How to move zeros to the end of a list

Question

I have to create a code(function) that moves elements in a list without using temporary list and the function has to return nothing, I've tried the following but It won't work please help

def move_zeros_v2(lst):
    left = []
    right = []
    left_a = left.append
    right_a = right.append
    for x in lst:
        if x:
            left_a(x)
        else:
            right_a(x)
    left.extend(right)
    i = 0
    while i < len(left):
        lst[i] = left[i]
        i = i + 1

x = [1, 0, 3, 0, 0, 5, 7]
z=move_zeros_v2(x)
print(x, z)

Answer 1

Here is one way to do it:

def move_zeros(lst):
  n = len(lst)
  lst[:] = filter(None, lst)
  lst.extend([0] * (n - len(lst)))

Answer 2

The big "gotcha" here is "no temporary list." This means that the usual approach of iterating over a copy of the list while mutating the real list...

for idx, el in enumerate(lst[:]):

...violates the rules of the assignment. Instead you'll have to do some jiggery pokery with indexes and etc.

for idx in range(len(lst)):
    el = lst[idx]
    while el == 0:
        # push the zero to the end of the list
        lst.append(lst.pop(idx))
        el = lst[idx]  # check if the next one is a zero as well!

This is generally a Bad Idea, and definitely code smell in Python. You shouldn't feel bad about using a temporary list if this were Real Code, but I assume it's a homework assignment.

Answer 3

This is very easy to do with normal list methods, although this isn't necessarily the prettiest or most efficient way to accomplish your task.
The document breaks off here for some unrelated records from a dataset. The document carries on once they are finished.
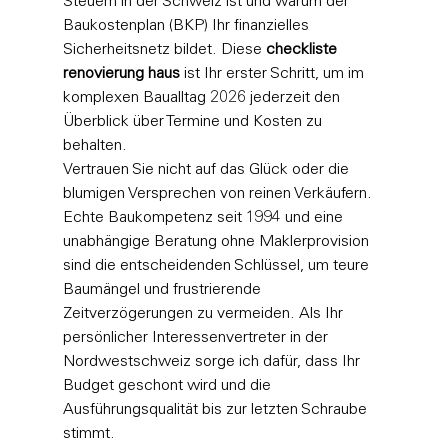
Steuern in der Schweiz ist und warum der 
Baukostenplan (BKP) Ihr finanzielles 
Sicherheitsnetz bildet. Diese 
checkliste 
renovierung haus
 ist Ihr erster Schritt, um im 
komplexen Baualltag 2026 jederzeit den 
Überblick über Termine und Kosten zu 
behalten.
Vertrauen Sie nicht auf das Glück oder die 
blumigen Versprechen von reinen Verkäufern. 
Echte Baukompetenz seit 1994 und eine 
unabhängige Beratung ohne Maklerprovision 
sind die entscheidenden Schlüssel, um teure 
Baumängel und frustrierende 
Zeitverzögerungen zu vermeiden. Als Ihr 
persönlicher Interessenvertreter in der 
Nordwestschweiz sorge ich dafür, dass Ihr 
Budget geschont wird und die 
Ausführungsqualität bis zur letzten Schraube 
stimmt.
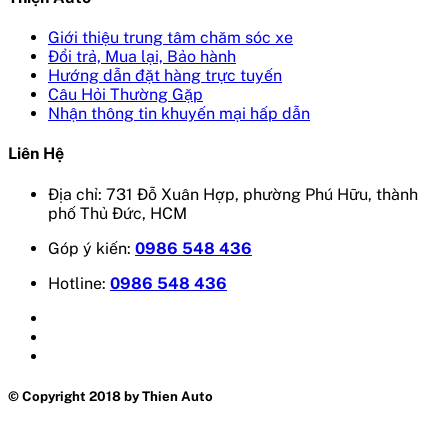
Giới thiệu trung tâm chăm sóc xe
Đổi trả, Mua lại, Bảo hành
Hướng dẫn đặt hàng trực tuyến
Câu Hỏi Thường Gặp
Nhận thông tin khuyến mại hấp dẫn
Liên Hệ
Địa chỉ: 731 Đỗ Xuân Hợp, phường Phú Hữu, thành
phố Thủ Đức, HCM
Góp ý kiến:
0986 548 436
Hotline:
0986 548 436
© Copyright 2018 by Thien Auto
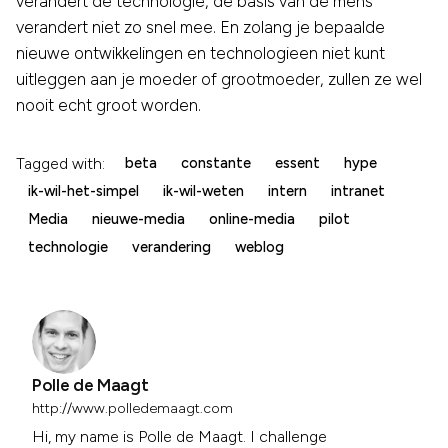
verandert de technologie, de basis van de mens
verandert niet zo snel mee. En zolang je bepaalde
nieuwe ontwikkelingen en technologieen niet kunt
uitleggen aan je moeder of grootmoeder, zullen ze wel
nooit echt groot worden.
Tagged with:
beta
constante
essent
hype
ik-wil-het-simpel
ik-wil-weten
intern
intranet
Media
nieuwe-media
online-media
pilot
technologie
verandering
weblog
Polle de Maagt
http://www.polledemaagt.com
Hi, my name is Polle de Maagt. I challenge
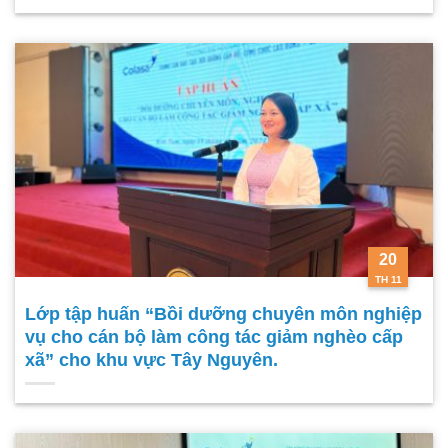
20
TH 11
Lớp tập huấn “Bồi dưỡng chuyên môn nghiệp
vụ cho cán bộ làm công tác giảm nghèo cấp
xã” cho khu vực Tây Nguyên.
Take some regular list of integers with some zeroes sprinkled in:

test_list = [1, 2, 4, 0, 3, 5, 0, 9, 0, 3, 4, 7]

Figure out how many zeroes there are. You'll be sticking these on the end later:

zeroes_to_append = test_list._____(0)

You can remove the original zeroes with a simple loop. This method will cause a (catchable) ValueError when you run out of zeroes to get rid of:

>>> while True:
...   try:
...     test_list.______(0)
...   except ValueError:
...     break

Then you put the number of zeroes you removed back on the right end:

for i in range(zeroes_to_append):
    test_list.append(0)

The only thing left for you is to complete your homework by looking up the actual methods I used in order to "fill in the blanks" in this answer. Use this page in the Python docs as a reference to help!

Answer 4

Not a very efficient solution, but I think, that's the type of solution you need.

x = [1, 0, 3, 0, 0, 5, 7]
for _ in range(len(x)-1):
    for index in range(len(x)-1):
        if x[index]==0:
            x[index+1],x[index]=x[index],x[index+1]

print x

Output:

[1, 3, 5, 7, 0, 0, 0]

Answer 5

Updated answer with a solution for same list;

lst = filter(lambda x: x!=0, lst) + lst[:]

#which returns [1, -1, 5, 7, 0, 0, 0] for lst = [1, 0,-1, 0, 0, 5, 7]

You can use a listcomprehension with sorted() and reversed()

x = [1, 0, 3, 0, 0, 5, 7]
sorted_x = [i for i in reversed(sorted(x))]

# will return [7, 5, 3, 1, 0, 0, 0]